问题
I've written a script in python to get data from some html elements which are in a table. I have roughly picked some data which are within a tr tag. My goal is to get the data (including href links) within class fn. What I have tried so far can parse all of them (from class fn excluding the links). How can I change my below script to get the links as well from that class. Thanks in advance for any solution.
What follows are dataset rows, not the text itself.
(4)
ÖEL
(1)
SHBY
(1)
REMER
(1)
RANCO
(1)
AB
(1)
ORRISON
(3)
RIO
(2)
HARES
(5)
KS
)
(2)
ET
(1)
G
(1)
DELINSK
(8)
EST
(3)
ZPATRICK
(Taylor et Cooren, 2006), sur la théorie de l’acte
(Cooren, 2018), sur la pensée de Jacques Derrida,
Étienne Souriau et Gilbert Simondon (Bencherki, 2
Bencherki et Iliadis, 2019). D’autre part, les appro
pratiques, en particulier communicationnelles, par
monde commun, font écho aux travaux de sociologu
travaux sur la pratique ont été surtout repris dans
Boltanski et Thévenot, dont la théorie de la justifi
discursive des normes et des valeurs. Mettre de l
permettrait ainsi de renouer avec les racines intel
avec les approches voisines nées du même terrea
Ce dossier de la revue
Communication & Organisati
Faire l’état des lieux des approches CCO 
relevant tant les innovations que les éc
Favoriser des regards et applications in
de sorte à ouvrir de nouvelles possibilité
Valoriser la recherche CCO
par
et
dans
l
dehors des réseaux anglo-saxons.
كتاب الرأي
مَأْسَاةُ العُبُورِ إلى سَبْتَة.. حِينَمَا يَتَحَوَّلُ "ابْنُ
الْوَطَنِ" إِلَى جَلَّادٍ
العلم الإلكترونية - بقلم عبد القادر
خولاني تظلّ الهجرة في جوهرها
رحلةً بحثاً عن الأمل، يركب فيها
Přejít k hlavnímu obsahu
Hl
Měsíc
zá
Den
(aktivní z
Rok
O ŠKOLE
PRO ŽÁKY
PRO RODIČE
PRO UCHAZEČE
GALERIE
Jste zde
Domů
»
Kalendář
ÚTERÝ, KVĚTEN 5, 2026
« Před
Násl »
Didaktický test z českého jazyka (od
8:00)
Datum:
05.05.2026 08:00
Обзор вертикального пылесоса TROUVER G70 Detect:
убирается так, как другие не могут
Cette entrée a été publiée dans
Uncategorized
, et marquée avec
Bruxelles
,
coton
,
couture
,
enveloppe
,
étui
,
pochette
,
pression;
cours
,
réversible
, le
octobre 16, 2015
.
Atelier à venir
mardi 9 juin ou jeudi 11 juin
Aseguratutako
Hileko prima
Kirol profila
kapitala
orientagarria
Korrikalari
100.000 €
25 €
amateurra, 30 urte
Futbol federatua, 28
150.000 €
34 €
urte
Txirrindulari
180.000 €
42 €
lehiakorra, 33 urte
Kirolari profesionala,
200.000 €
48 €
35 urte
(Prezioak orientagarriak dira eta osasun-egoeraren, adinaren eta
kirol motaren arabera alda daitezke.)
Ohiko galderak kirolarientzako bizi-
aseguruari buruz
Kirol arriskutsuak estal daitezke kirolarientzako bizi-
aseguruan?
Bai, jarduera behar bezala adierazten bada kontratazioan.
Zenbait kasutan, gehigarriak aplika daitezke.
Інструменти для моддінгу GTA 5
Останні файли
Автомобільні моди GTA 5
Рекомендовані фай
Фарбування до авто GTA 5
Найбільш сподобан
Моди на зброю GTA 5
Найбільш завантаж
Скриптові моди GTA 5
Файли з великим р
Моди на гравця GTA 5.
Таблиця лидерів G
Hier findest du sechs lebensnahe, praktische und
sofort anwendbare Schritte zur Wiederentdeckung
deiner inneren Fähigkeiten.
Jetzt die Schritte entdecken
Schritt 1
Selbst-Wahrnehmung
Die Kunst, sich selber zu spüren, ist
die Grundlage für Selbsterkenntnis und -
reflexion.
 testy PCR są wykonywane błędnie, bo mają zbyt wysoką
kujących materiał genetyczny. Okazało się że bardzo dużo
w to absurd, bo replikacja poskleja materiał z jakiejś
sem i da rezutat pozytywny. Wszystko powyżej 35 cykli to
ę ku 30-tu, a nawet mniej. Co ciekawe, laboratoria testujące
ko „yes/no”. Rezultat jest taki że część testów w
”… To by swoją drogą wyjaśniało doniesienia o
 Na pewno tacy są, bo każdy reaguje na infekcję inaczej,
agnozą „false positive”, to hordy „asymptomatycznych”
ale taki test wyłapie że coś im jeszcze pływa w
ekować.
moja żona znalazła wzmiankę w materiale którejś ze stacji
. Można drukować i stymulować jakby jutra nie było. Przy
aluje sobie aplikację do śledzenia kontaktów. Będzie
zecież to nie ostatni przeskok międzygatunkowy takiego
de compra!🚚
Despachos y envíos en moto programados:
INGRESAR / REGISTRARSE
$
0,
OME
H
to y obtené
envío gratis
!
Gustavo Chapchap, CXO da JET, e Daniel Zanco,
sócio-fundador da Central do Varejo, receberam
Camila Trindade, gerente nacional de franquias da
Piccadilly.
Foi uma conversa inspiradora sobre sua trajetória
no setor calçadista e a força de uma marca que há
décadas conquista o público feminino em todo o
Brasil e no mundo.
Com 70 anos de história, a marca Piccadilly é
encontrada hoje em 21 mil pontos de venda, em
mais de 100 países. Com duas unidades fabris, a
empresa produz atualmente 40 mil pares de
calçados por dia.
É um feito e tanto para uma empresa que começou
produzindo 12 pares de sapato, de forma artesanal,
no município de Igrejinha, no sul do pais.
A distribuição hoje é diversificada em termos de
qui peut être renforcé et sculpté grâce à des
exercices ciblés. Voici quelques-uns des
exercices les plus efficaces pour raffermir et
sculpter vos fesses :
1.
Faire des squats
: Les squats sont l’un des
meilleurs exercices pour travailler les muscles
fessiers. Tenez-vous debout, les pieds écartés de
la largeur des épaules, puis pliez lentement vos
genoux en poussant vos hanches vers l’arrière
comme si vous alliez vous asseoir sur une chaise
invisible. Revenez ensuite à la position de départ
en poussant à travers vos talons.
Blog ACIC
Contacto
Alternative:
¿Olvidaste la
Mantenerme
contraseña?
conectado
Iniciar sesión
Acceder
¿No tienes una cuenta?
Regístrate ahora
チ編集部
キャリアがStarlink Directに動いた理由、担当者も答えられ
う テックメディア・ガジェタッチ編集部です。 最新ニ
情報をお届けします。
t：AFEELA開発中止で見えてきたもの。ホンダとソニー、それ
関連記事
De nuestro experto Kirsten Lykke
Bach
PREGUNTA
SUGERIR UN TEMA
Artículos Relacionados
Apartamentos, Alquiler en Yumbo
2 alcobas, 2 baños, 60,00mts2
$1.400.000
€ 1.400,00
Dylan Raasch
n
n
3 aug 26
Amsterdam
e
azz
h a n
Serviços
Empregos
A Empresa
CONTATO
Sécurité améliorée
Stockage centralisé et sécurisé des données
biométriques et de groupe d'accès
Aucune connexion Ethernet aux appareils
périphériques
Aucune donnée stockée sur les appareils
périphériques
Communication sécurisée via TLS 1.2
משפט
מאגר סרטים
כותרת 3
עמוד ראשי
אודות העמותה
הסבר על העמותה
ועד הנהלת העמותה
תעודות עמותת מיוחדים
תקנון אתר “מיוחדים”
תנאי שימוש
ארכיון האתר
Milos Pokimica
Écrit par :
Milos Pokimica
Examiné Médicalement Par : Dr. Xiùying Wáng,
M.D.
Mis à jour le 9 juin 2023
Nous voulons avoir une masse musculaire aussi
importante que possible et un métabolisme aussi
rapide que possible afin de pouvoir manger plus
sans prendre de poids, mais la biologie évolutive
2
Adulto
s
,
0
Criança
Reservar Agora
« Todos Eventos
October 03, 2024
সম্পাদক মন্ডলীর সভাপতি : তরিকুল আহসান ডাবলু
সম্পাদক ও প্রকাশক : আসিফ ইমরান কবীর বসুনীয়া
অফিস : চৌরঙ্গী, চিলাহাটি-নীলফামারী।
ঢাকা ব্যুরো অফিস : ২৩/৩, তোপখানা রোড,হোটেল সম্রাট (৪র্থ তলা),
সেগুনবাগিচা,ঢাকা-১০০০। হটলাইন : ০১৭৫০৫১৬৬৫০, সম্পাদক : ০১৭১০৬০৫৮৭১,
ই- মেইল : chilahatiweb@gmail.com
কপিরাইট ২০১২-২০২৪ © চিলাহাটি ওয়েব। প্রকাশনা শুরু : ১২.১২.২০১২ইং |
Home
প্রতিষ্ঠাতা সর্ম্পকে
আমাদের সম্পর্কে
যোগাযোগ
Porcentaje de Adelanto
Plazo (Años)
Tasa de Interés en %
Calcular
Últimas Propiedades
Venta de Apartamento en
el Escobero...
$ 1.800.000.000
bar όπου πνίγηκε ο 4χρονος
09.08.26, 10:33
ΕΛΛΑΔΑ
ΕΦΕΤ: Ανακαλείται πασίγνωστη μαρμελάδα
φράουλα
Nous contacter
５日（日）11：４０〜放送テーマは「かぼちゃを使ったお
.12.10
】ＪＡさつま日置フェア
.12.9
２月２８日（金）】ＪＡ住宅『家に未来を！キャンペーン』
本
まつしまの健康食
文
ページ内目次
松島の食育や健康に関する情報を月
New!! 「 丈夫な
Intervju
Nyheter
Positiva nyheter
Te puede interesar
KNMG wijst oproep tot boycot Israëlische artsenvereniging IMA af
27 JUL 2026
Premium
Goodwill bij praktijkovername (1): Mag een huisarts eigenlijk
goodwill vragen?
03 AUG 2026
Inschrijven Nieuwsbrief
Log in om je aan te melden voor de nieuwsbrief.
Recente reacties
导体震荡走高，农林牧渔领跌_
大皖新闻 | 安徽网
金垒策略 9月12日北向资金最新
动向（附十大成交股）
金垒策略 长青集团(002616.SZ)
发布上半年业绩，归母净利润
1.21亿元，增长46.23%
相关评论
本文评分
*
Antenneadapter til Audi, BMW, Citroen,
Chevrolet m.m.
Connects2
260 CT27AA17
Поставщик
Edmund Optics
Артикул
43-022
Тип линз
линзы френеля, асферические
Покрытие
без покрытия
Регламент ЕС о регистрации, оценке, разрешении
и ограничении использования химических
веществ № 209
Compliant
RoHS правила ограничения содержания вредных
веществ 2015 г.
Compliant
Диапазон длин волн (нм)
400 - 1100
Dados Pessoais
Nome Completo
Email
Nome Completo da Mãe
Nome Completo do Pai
This is what I've tried so far:
from bs4 import BeautifulSoup
content="""
<tr>
<td align="center">1964</td>
<td><span class="sortkey">Townes, Charles Hard</span><span class="vcard"><span class="fn"><a href="/wiki/Charles_Hard_Townes" class="mw-redirect" title="Charles Hard Townes">Charles Hard Townes</a></span></span>;<br>
<span class="sortkey">Basov, Nikolay</span><span class="vcard"><span class="fn"><a href="/wiki/Nikolay_Basov" title="Nikolay Basov">Nikolay Basov</a></span></span>;<br>
<span class="sortkey">Prokhorov, Alexander</span><span class="vcard"><span class="fn"><a href="/wiki/Alexander_Prokhorov" title="Alexander Prokhorov">Alexander Prokhorov</a></span></span></td>
<td><span class="sortkey">Hodgkin, Dorothy</span><span class="vcard"><span class="fn"><a href="/wiki/Dorothy_Hodgkin" title="Dorothy Hodgkin">Dorothy Hodgkin</a></span></span></td>
<td><span class="sortkey">Bloch, Konrad Emil</span><span class="vcard"><span class="fn"><a href="/wiki/Konrad_Emil_Bloch" title="Konrad Emil Bloch">Konrad Emil Bloch</a></span></span>;<br>
<span class="sortkey">Lynen, Feodor Felix Konrad</span><span class="vcard"><span class="fn"><a href="/wiki/Feodor_Felix_Konrad_Lynen" class="mw-redirect" title="Feodor Felix Konrad Lynen">Feodor Felix Konrad Lynen</a></span></span></td>
<td><span class="sortkey">Sartre, Jean-Paul</span><span class="vcard"><span class="fn"><a href="/wiki/Jean-Paul_Sartre" title="Jean-Paul Sartre">Jean-Paul Sartre</a></span></span><sup class="reference" id="ref_Note1D"><a href="#endnote_Note1D">[D]</a></sup></td>
<td><span class="sortkey">King, Jr., Martin Luther</span><span class="vcard"><span class="fn"><a href="/wiki/Martin_Luther_King,_Jr." class="mw-redirect" title="Martin Luther King, Jr.">Martin Luther King, Jr.</a></span></span></td>
<td align="center">—</td>
</tr>
"""
soup = BeautifulSoup(content,"lxml")
for items in soup.select('tr'):
item_name = [item.text for item in items.select(".fn a")]
print(item_name)
Output I'm having now:
['Charles Hard Townes', 'Nikolay Basov', 'Alexander Prokhorov', 'Dorothy Hodgkin', 'Konrad Emil Bloch', 'Feodor Felix Konrad Lynen', 'Jean-Paul Sartre', 'Martin Luther King, Jr.']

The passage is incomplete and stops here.